Blood River by Tim Butcher is a true account of the authors journey through Africa via the Congo River in 2004. Butcher’s goal is to take the same path a fellow Telegraph writer, Stanley, took nearly 100 years earlier to see what’s become of the Congo River and neighboring towns since. Once bustling towns in the 1950’s and 60’s, they have become 3rd world communities with no running water or electricity since civil wars broke out in the 60’s.
The journey Butcher takes is filled with the constant danger of being attacked by rebels, yet his desire to complete this quest keeps him moving forward despite everyone warning him that he will never make it out in the bush. He encounters many interesting people along the way, from tribal chiefs to Catholic priests, all helping him piece together what exactly happened to the bustling towns that could be reached by train or port in the 50’s.
No one seems to be able to explain where it all went wrong and the future looks even more bleak as there is absolutely no control over the people in the region.
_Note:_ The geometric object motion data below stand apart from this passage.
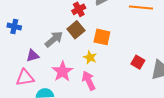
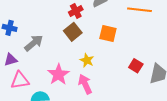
orange square: (102, 37) -> (108, 33), moved
gray arrow: (54, 39) -> (34, 43), moved
purple triangle: (33, 56) -> (11, 60), moved

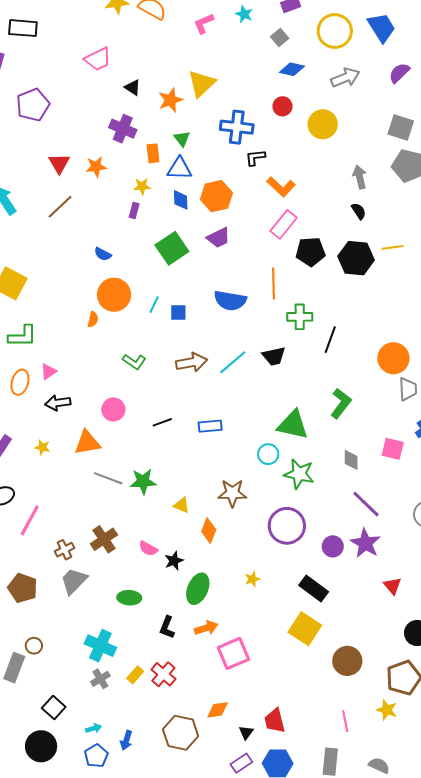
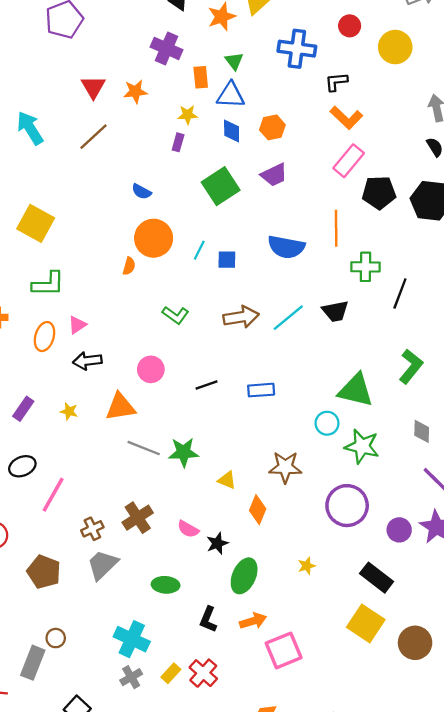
black L-shape: (255, 157) -> (336, 82), moved
orange hexagon: (216, 196) -> (272, 127), size x0.7
brown circle: (347, 661) -> (415, 643), moved

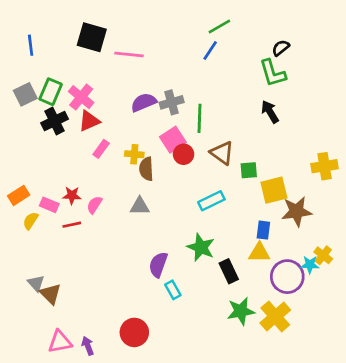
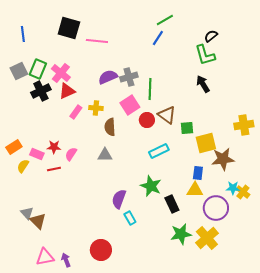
yellow cross: (134, 154) -> (96, 108), moved
red circle: (184, 154) -> (147, 120), moved
cyan star: (310, 265) -> (233, 188), moved

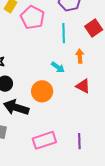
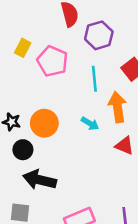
orange arrow: (80, 56) -> (117, 107), size x1.6
orange circle: (42, 91) -> (44, 123), moved

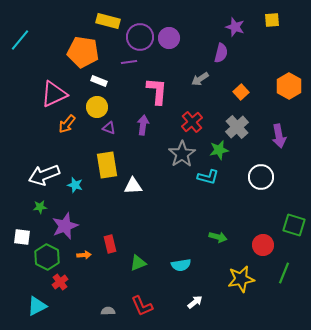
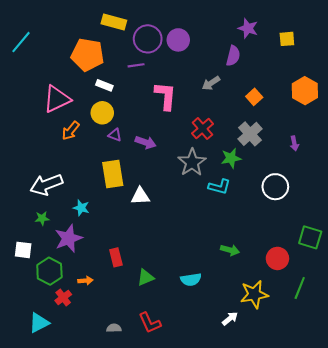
yellow square: (272, 20) -> (287, 39), moved
purple arrow: (143, 125) -> (146, 142), moved, turned 102
purple arrow: (279, 136) -> (294, 143), size x0.6
cyan star: (75, 185) -> (81, 208), moved
orange arrow: (84, 255) -> (85, 281), moved
white arrow: (195, 302) -> (230, 319), moved

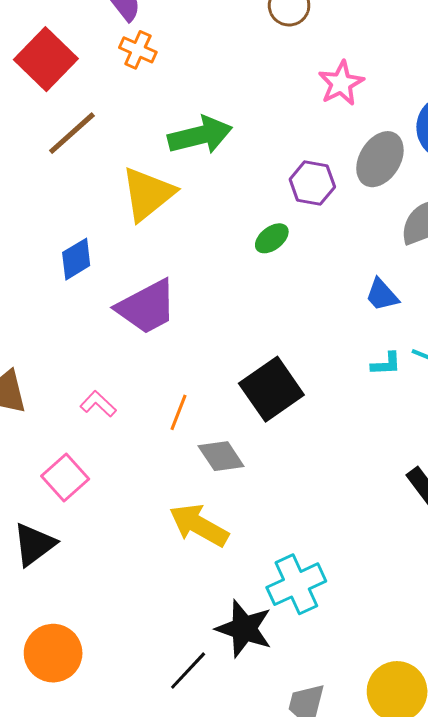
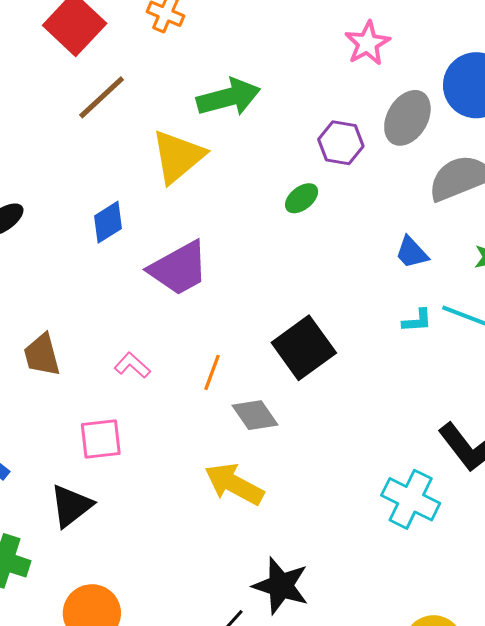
pink square: (65, 478) -> (101, 439), turned 36
cyan cross: (296, 584) -> (411, 499), moved, turned -38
Nothing to stop the rebels from entering towns time and time again, causing the people to flee to the bush, while they ransack their goods. The townspeople simply wait for the rebels to leave and rebuild time and time again. It definitely makes you appreciate their tenacity to keep going, despite these constant setbacks. I was left feeling the hopelessness of it all after reading the book and definitely wouldn’t say it’s a “light” read.